Synopsis
Irresistibly attracted to the theater from an early age, Theodore Ryan, a brilliant yet unknown playwright, concocts a daring scheme that will propel him into the world's spotlight and satisfy his need for recognition
Reviews
YA-- Embarrassed by his past, Theo Ryan, professor of Renaissance drama, tries to hide the fact that he is the child of ``show-biz'' parents. He literally and figuratively pursues his own play, Foolscap , when the only copy of his script is stolen by Ford Rexford, American playwright and international scoundrel. As Theo tries to retrieve his masterpiece, he travels to England where he meets the famous and eccentric scholar, Dame Winifred Throckmorton, as well as the equally bizarre Jones Marsh. The novel satirizes the worlds of academe, the theater, and the English privileged class. It is an inviting blend of character study, intrigue, and theater lore. It's a book for those interested in writing, theater, or having a good laugh.
- Patricia Bowers, W.T. Woodson High School, Fairfax, VA
Copyright 1992 Reed Business Information, Inc.
A high-spirited romp through the lower depths of academe, as repressed theatrical scion/drama prof Theodore Ryan-- taking inspiration from his sozzled friend Joshua ``Ford'' Rexford, the distinguished playwright whose biography Theo is writing--seizes the day and finds a daring, joyous, illegal way to get his own play on the boards. Theo's play, Foolscap, a historical fantasy about Sir Walter Raleigh's attempt to write a play about himself just before his execution, has been ignored by the few people who've seen it as dated and unplayable, leaving Theo becalmed at North Carolina's Cavendish University, home to senile President General Irwin Kaney, football- coach-turned-Provost Buddy Tupper, Jr., and so on down the line (a long, manic line, in a procession worthy of David Lodge) to the latest high-profile hires, conference perennial Jane Nash-Gantz and fat-cat Marxist Herbert Crawford.
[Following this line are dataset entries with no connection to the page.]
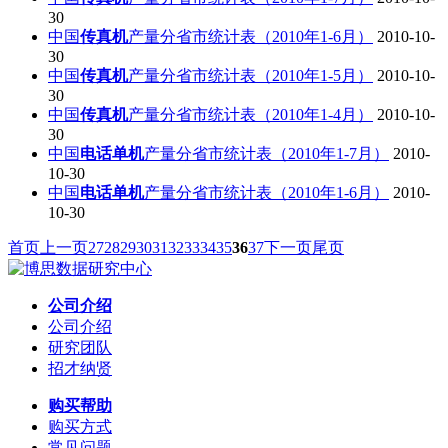
30
中国
传真机
产量分省市统计表（2010年1-6月）
2010-10-
30
中国
传真机
产量分省市统计表（2010年1-5月）
2010-10-
30
中国
传真机
产量分省市统计表（2010年1-4月）
2010-10-
30
中国
电话单机
产量分省市统计表（2010年1-7月）
2010-
10-30
中国
电话单机
产量分省市统计表（2010年1-6月）
2010-
10-30
首页
上一页
27
28
29
30
31
32
33
34
35
36
37
下一页
尾页
公司介绍
公司介绍
研究团队
招才纳贤
购买帮助
购买方式
常见问题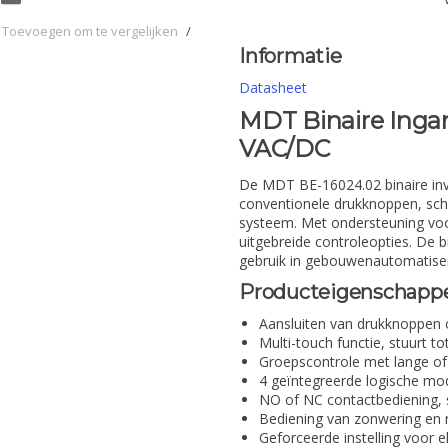
Toevoegen om te vergelijken
/
Informatie
Datasheet
MDT Binaire Ingan
VAC/DC
De MDT BE-16024.02 binaire invo
conventionele drukknoppen, sch
systeem. Met ondersteuning voor
uitgebreide controleopties. De b
gebruik in gebouwenautomatiser
Producteigenschapp
Aansluiten van drukknoppen 
Multi-touch functie, stuurt t
Groepscontrole met lange of 
4 geïntegreerde logische modu
NO of NC contactbediening, 
Bediening van zonwering en r
Geforceerde instelling voor e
Theo's scheme to keep his old nemesis Scottie Smith from taking over as artistic director of Cavendish's theater emboldens him first to audition for the spring production of Guys and Dolls and then to show Ford his dusty manuscript--but Ford, hours after pronouncing the play great, elopes to England with a graduate student, and Theo hatches a plan to pass Foolscap off as Raleigh's work by arranging to have a forged manuscript ``discovered'' with the unwitting help of retired Renaissance scholar Dame Winifred Throckmorton. At story's end, Theo will have completed two wildly successful plays, neither of which he can claim as his own--but he'll also have found (finally) not only true love but a sense of reconciliation with Ford's ghost (which puts in some comically literal appearances), his own trouper parents, and his vocation. Even looser-limbed than Handling Sin (1986)--the logic of Theo's mad dash to freedom won't always stand scrutiny--but thickly planted with hilarious grotesques and gorgeous comic episodes that make scrutiny your least likely reaction. -- Copyright ©1991, Kirkus Associates, LP. All rights reserved.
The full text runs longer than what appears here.